§ Material for the task

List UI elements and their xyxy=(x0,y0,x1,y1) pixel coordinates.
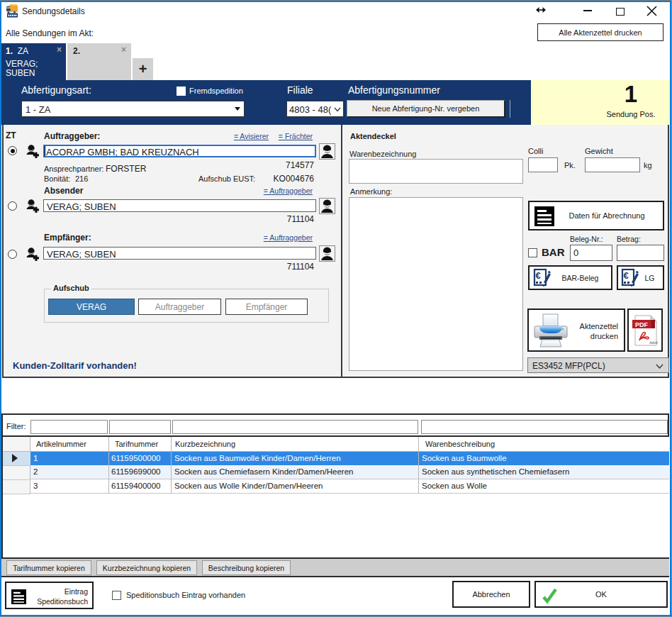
svg-text:PDF: PDF xyxy=(635,321,649,328)
svg-text:€: € xyxy=(536,270,541,281)
svg-text:€: € xyxy=(624,270,629,281)
svg-text:Adobe: Adobe xyxy=(649,340,658,345)
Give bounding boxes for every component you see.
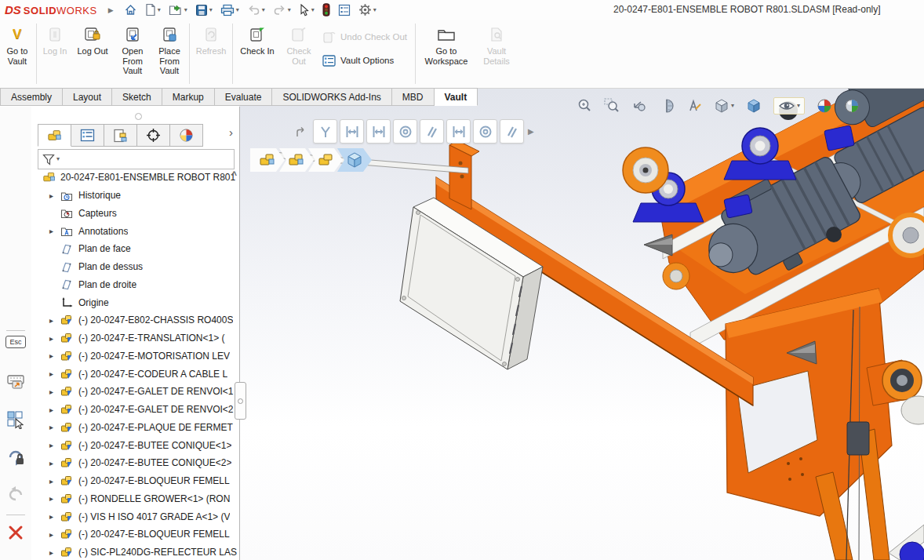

§ Your instructions
The answer must be the entries above, printed exactly, with no pictures.

§ Answer
List UI elements and their xyxy=(x0,y0,x1,y1) pixel coordinates.
svg-text:PDF: PDF xyxy=(635,321,649,328)
svg-text:€: € xyxy=(536,270,541,281)
svg-text:€: € xyxy=(624,270,629,281)
svg-text:Adobe: Adobe xyxy=(649,340,658,345)
Give bounding boxes for every component you see.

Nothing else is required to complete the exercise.